Além disso, um dado que deveria assombrar as salas de aula é que quase 39% das competências técnicas consideradas essenciais hoje devem estar obsoletas até 2030. Estamos correndo contra o relógio em um mundo que carece de olhares sensíveis, ética, escuta e criação de sentido, pois a técnica pode sempre ser aprendida e automatizada. Inclusive, pela inteligência artificial. 

O que fica é o que sempre foi, no fundo, mais difícil de ensinar, pois depende dos ambientes em que o estudante está inserido e não somente da escola.

Por isso, educar com sentido exige ir além do conteúdo. Exige olhar para o estudante inteiro e para a família que o sustenta. Essa aproximação não pode ser feita de reuniões protocolares uma vez por bimestre: precisa ser real, contínua, consistente. Só assim se constrói uma sociedade em que todos, sem exceção, sejam considerados e acolhidos na aprendizagem.

Formar para a vida e para o traballho

Dito isso, “formar para a vida” também se torna um privilégio. E, talvez, fosse fácil parar por aqui e concluir, com certo alívio moral, que a escola deveria simplesmente abandonar um dos lados. Entretanto, não podemos escolher um lado, nem buscar um meio-termo tímido entre os dois. 

Formar para o trabalho é essencial. O trabalho representa dignidade,  autonomia e a possibilidade de construir um futuro com mais estabilidade. Para muitos jovens, é também o que dá sentido ao esforço de continuar estudando.

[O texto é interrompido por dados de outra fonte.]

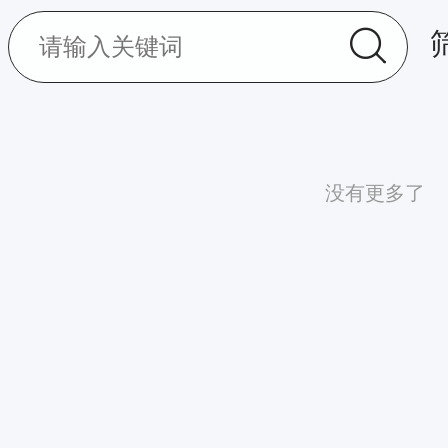
没有更多了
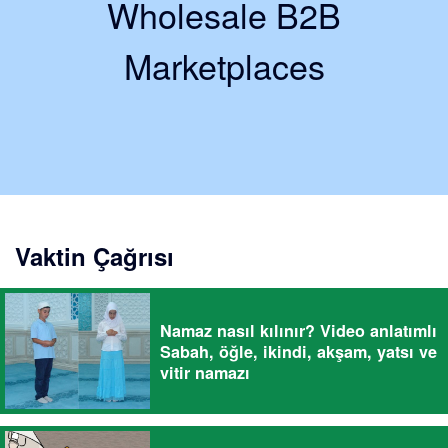
Wholesale B2B
Marketplaces
Vaktin Çağrısı
Namaz nasıl kılınır? Video anlatımlı
Sabah, öğle, ikindi, akşam, yatsı ve
vitir namazı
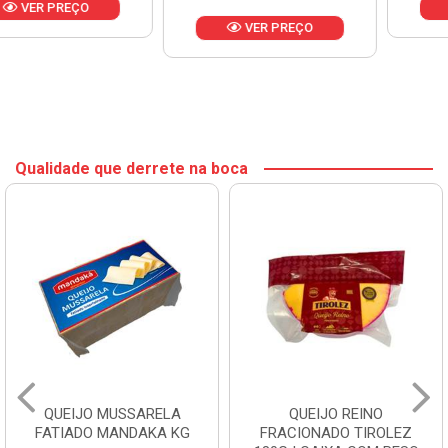
VER PREÇO
VER PREÇO
Qualidade que derrete na boca
QUEIJO REINO
QUEIJO MUSSARELA BOM
FRACIONADO TIROLEZ
PALADAR KG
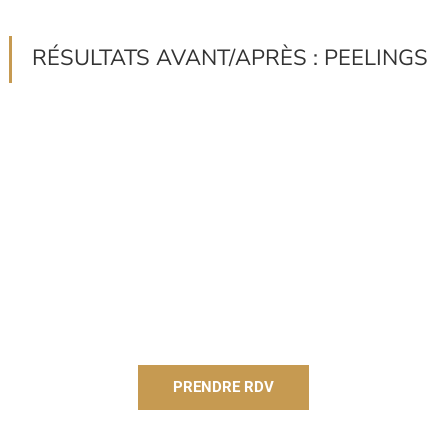
RÉSULTATS AVANT/APRÈS : PEELINGS
PRENDRE RDV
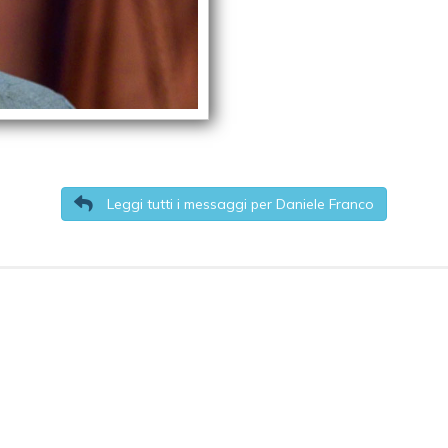
Leggi tutti i messaggi per Daniele Franco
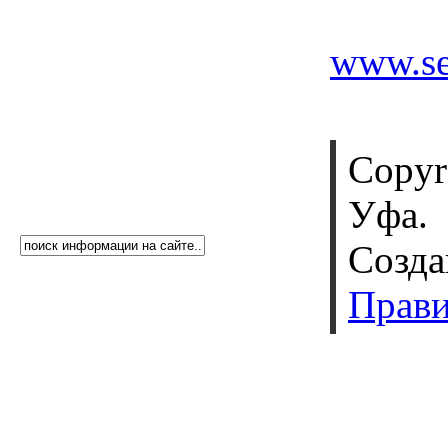
www.se
Copyr
Уфа.
Созда
Прави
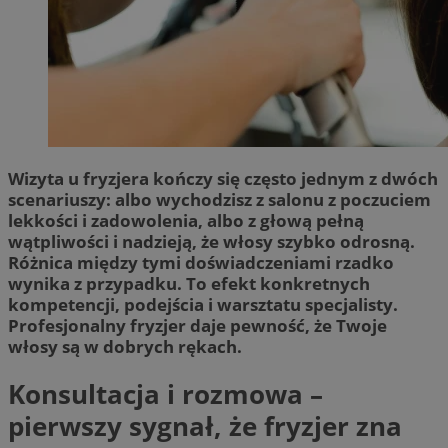
Wizyta u fryzjera kończy się często jednym z dwóch
scenariuszy: albo wychodzisz z salonu z poczuciem
lekkości i zadowolenia, albo z głową pełną
wątpliwości i nadzieją, że włosy szybko odrosną.
Różnica między tymi doświadczeniami rzadko
wynika z przypadku. To efekt konkretnych
kompetencji, podejścia i warsztatu specjalisty.
Profesjonalny fryzjer daje pewność, że Twoje
włosy są w dobrych rękach.
Konsultacja i rozmowa –
pierwszy sygnał, że fryzjer zna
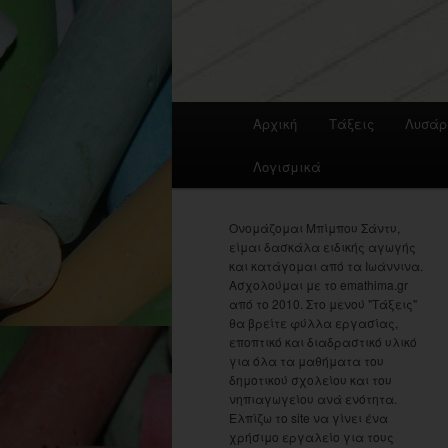
Main
Αρχική
Τάξεις
Λυσάρ
menu
Λογισμικά
Ονομάζομαι Μπίμπου Σάντυ,
είμαι δασκάλα ειδικής αγωγής
και κατάγομαι από τα Ιωάννινα.
Ασχολούμαι με το emathima.gr
από το 2010. Στο μενού "Τάξεις"
θα βρείτε φύλλα εργασίας,
εποπτικό και διαδραστικό υλικό
για όλα τα μαθήματα του
δημοτικού σχολείου και του
νηπιαγωγείου ανά ενότητα.
Ελπίζω το site να γίνει ένα
χρήσιμο εργαλείο για τους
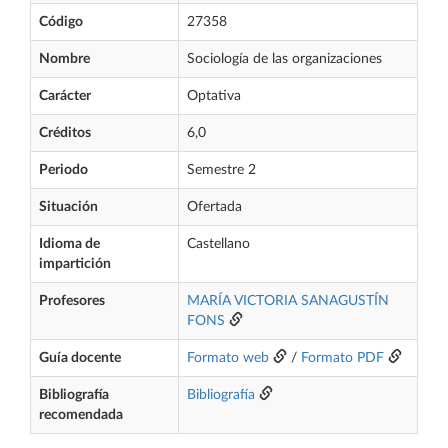
Código
27358
Nombre
Sociología de las organizaciones
Carácter
Optativa
Créditos
6,0
Periodo
Semestre 2
Situación
Ofertada
Idioma de
Castellano
impartición
Profesores
MARÍA VICTORIA SANAGUSTÍN
FONS
Guía docente
Formato web
/
Formato PDF
Bibliografía
Bibliografía
recomendada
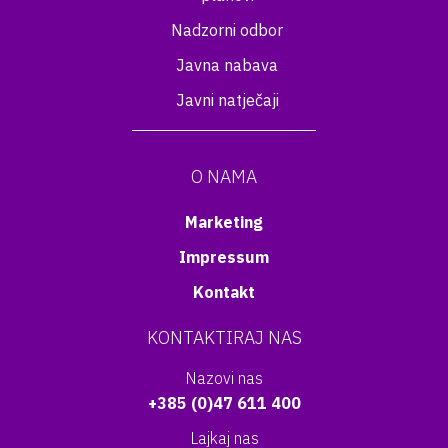
Nadzorni odbor
Javna nabava
Javni natječaji
O NAMA
Marketing
Impressum
Kontakt
KONTAKTIRAJ NAS
Nazovi nas
+385 (0)47 611 400
Lajkaj nas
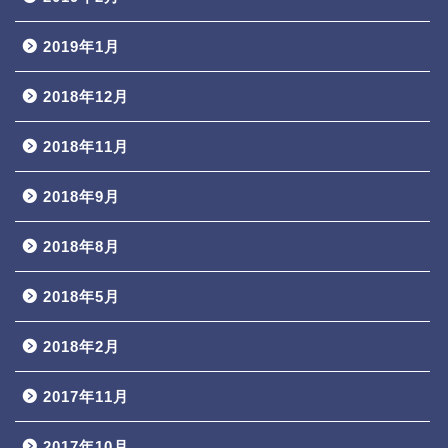
2019年1月
2018年12月
2018年11月
2018年9月
2018年8月
2018年5月
2018年2月
2017年11月
2017年10月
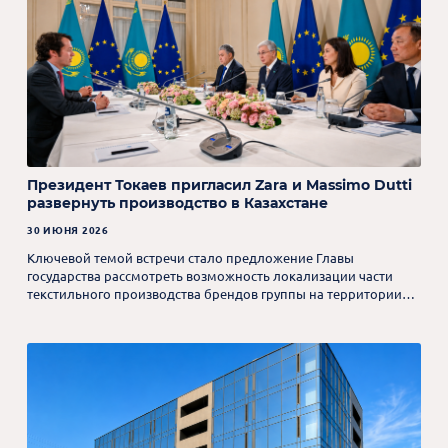
Президент Токаев пригласил Zara и Massimo Dutti
развернуть производство в Казахстане
30 ИЮНЯ 2026
Ключевой темой встречи стало предложение Главы
государства рассмотреть возможность локализации части
текстильного производства брендов группы на территории
Казахстана.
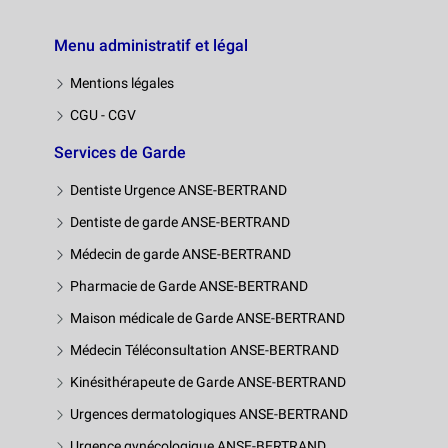
Menu administratif et légal
Mentions légales
CGU - CGV
Services de Garde
Dentiste Urgence ANSE-BERTRAND
Dentiste de garde ANSE-BERTRAND
Médecin de garde ANSE-BERTRAND
Pharmacie de Garde ANSE-BERTRAND
Maison médicale de Garde ANSE-BERTRAND
Médecin Téléconsultation ANSE-BERTRAND
Kinésithérapeute de Garde ANSE-BERTRAND
Urgences dermatologiques ANSE-BERTRAND
Urgence gynécologique ANSE-BERTRAND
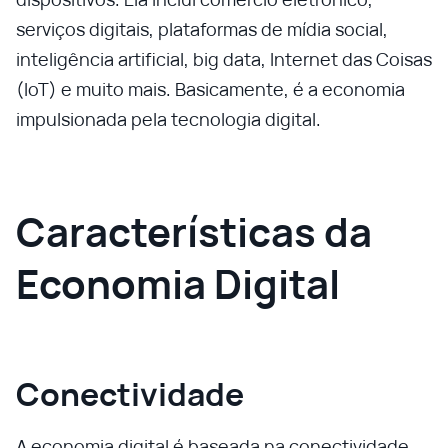
serviços digitais, plataformas de mídia social,
inteligência artificial, big data, Internet das Coisas
(IoT) e muito mais. Basicamente, é a economia
impulsionada pela tecnologia digital.
Características da
Economia Digital
Conectividade
A economia digital é baseada na conectividade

Mas educar para o trabalho não pode significar apenas ensinar competências técnicas.  Precisamos formar pessoas que saibam fazer, mas que também compreendam por que fazem, para quem fazem, como fazem e, sobretudo, o que jamais estariam dispostas a fazer.

Existe uma fórmula para isso? Não. Existem caminhos. Uma educação que desenvolva conhecimento, pensamento crítico, ética, responsabilidade e humanidade. Afinal, o mercado precisa de profissionais competentes, mas a sociedade precisa, acima de tudo, de pessoas íntegras.